Introduction: Tuberculosis continues to be a major cause of morbidity and mortality among children in developing country like India. Early detection and treatment of infection can reduce morbidity and mortality. Screening of children in close contact with high risk groups is universally recommended but seldom practiced in resource limited settings. Aims and objectives: Primary objective to find prevalence of tubercular infection in children who are household contacts of PTB, and HIV-PTB co-infected adults. To identify subset of contacts who are at higher risk of contacting infection. Settings and Design: Prospective study conducted in tertiary care center. Children aged <10years in contact with adult PTB and PTB with HIV were enrolled and evaluated for tuberculosis infection by clinical, radiographic, and tuberculin testing. Transverse in duration of greater than 10 mm was defined as positive tuberculin test suggestive of tubercular infection. Results: About 33.6% of contacts exposed were found to be infected. Tuberculin test was found to be significantly positive in contacts exposed to PTB and HIV-PTB co-infected adults groups (p > 0.0001, with an odds ratio of 0.36 (1.10 - 1.74)), P>0.0001, 2.77 (1.33 - 5.79). Majority of children exposed to HIV negative PTB adults were infected compared to contacts exposed to HIV-PTB co-infected adults (35 vs 14) and the difference is statistically significant (p>0.001). Absence of scar is not associated with any significant risk. Conclusions: Prevalence of tuberculosis is high in contacts with high risk groups. HIV-PTB co-infected adults transmit infection less in comparison to HIV negative TB adults. Young children and those with severe malnutrition need to be targeted in contact screening.
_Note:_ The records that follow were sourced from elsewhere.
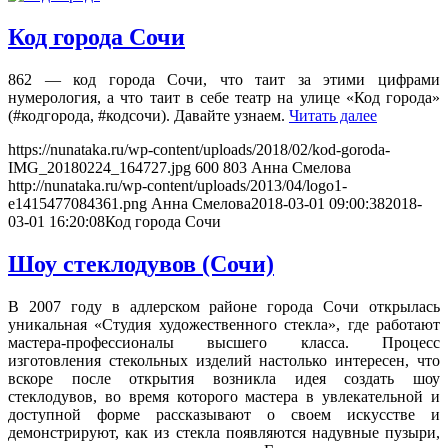
Код города Сочи
862 — код города Сочи, что таит за этими цифрами
нумерология, а что таит в себе театр на улице «Код города»
(#кодгорода, #кодсочи). Давайте узнаем.
Читать далее
https://nunataka.ru/wp-content/uploads/2018/02/kod-goroda-
IMG_20180224_164727.jpg
600
803
Анна Смелова
http://nunataka.ru/wp-content/uploads/2013/04/logo1-
e1415477084361.png
Анна Смелова
2018-03-01 09:00:38
2018-
03-01 16:20:08
Код города Сочи
Шоу стеклодувов (Сочи)
В 2007 году в адлерском районе города Сочи открылась
уникальная «Студия художественного стекла», где работают
мастера-профессионалы высшего класса. Процесс
изготовления стекольных изделий настолько интересен, что
вскоре после открытия возникла идея создать шоу
стеклодувов, во время которого мастера в увлекательной и
доступной форме рассказывают о своем искусстве и
демонстрируют, как из стекла появляются надувные пузыри,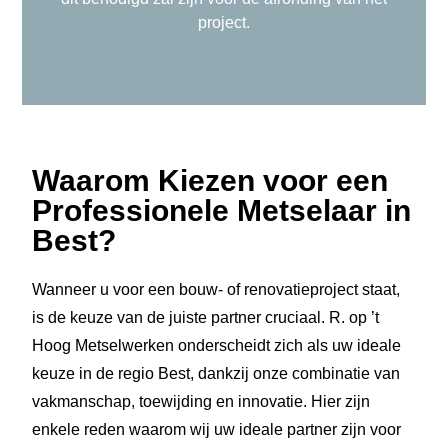
project.
Waarom Kiezen voor een
Professionele Metselaar in
Best?
Wanneer u voor een bouw- of renovatieproject staat,
is de keuze van de juiste partner cruciaal. R. op ’t
Hoog Metselwerken onderscheidt zich als uw ideale
keuze in de regio Best, dankzij onze combinatie van
vakmanschap, toewijding en innovatie. Hier zijn
enkele reden waarom wij uw ideale partner zijn voor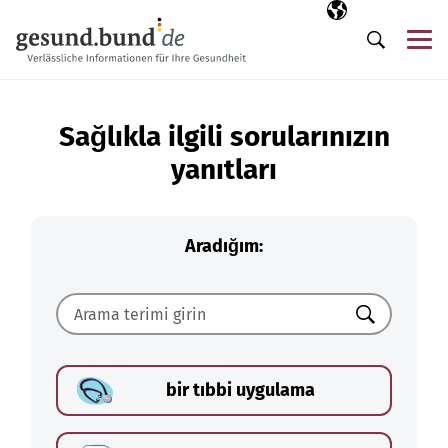
Gezinme menüsünü atla
Seçili dil
TR
Me
Arama
Sağlıkla ilgili sorularınızın
yanıtları
Aradığım:
Ara
bir tıbbi uygulama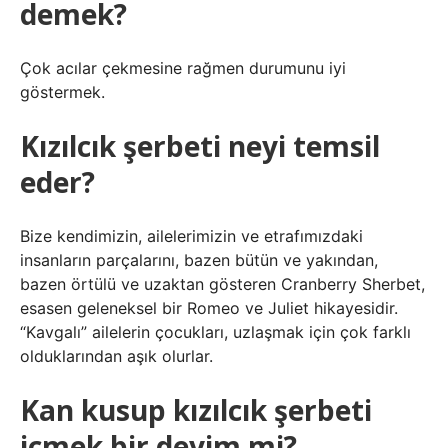
demek?
Çok acılar çekmesine rağmen durumunu iyi
göstermek.
Kızılcık şerbeti neyi temsil
eder?
Bize kendimizin, ailelerimizin ve etrafımızdaki
insanların parçalarını, bazen bütün ve yakından,
bazen örtülü ve uzaktan gösteren Cranberry Sherbet,
esasen geleneksel bir Romeo ve Juliet hikayesidir.
“Kavgalı” ailelerin çocukları, uzlaşmak için çok farklı
olduklarından aşık olurlar.
Kan kusup kızılcık şerbeti
içmek bir deyim mi?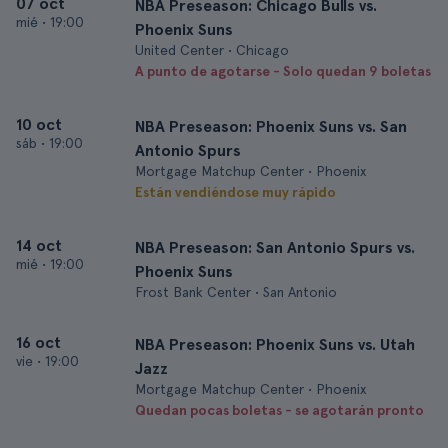
07 oct
NBA Preseason: Chicago Bulls vs.
mié
•
19:00
Phoenix Suns
United Center • Chicago
A punto de agotarse - Solo quedan 9 boletas
10 oct
NBA Preseason: Phoenix Suns vs. San
sáb
•
19:00
Antonio Spurs
Mortgage Matchup Center • Phoenix
Están vendiéndose muy rápido
14 oct
NBA Preseason: San Antonio Spurs vs.
mié
•
19:00
Phoenix Suns
Frost Bank Center • San Antonio
16 oct
NBA Preseason: Phoenix Suns vs. Utah
vie
•
19:00
Jazz
Mortgage Matchup Center • Phoenix
Quedan pocas boletas - se agotarán pronto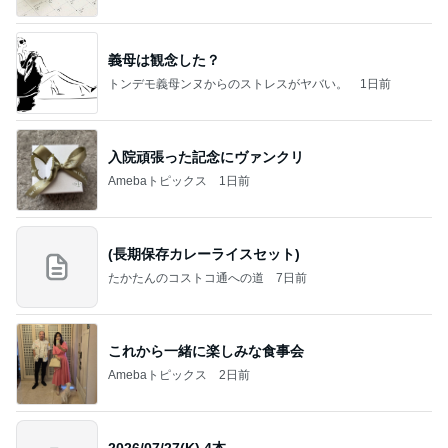
義母は観念した？
トンデモ義母ンヌからのストレスがヤバい。
1日前
入院頑張った記念にヴァンクリ
Amebaトピックス
1日前
(長期保存カレーライスセット)
たかたんのコストコ通への道
7日前
これから一緒に楽しみな食事会
Amebaトピックス
2日前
Keywords: Contact tracing, Risk factors, Latent tuberculosis


Manuscript received: 10th June 2019 Reviewed: 20th June 2019 

Author Corrected: 24th June 2019 Accepted for Publication: 28th June 2019

Introduction

Pediatric tuberculosis infection and disease is widely prevalent in developing countries. It is estimated that around 10% of the 10.4 million global incident TB cases and 250,000 of the 1.7 million TB deaths in 2016 were amongst children (<15 years) [1]. In high TB burden settings, it is estimated that childhood TB contributes to 15–20% of all TB cases and is one of the leading causes of childhood mortality [2]. Most children usually acquire infection from household contact. Among the household contacts, 10% of children less than 5 years and 8% older children will develop TB [3]. Children have a higher risk of progression to active tuberculosis than adults and there is increased risk of extra pulmonary complications [4]. Early detection is important to break the chain of transmission and reduce morbidity and mortality [5]. Hence importance and urgent need for contact tracing is recognized but rarely practiced in high burden countries. Contact screening and management of child contacts has great potential to reduce TB-related morbidity and mortality in children [6]. This study has been undertaken with the aim of studying the prevalence of tuberculosis infection among children in household contact with adults having HIV negative pulmonary tuberculosis and pulmonary tuberculosis with HIV and to identify possible risk factors. Identification of risk factors for disease among contacts may guide clinicians and public health practitioners on subsets of population that may benefit the most from contact tracing.

Subjects and Methods:

Setting and design : This prospective study was conducted in tertiary care institution of Andhra Pradesh from October 2017 to September 2018. Adults cases of pulmonary TB and adults with HIV and pulmonary TB co-infection were identified from registers of RNTCP and NACO units respectively.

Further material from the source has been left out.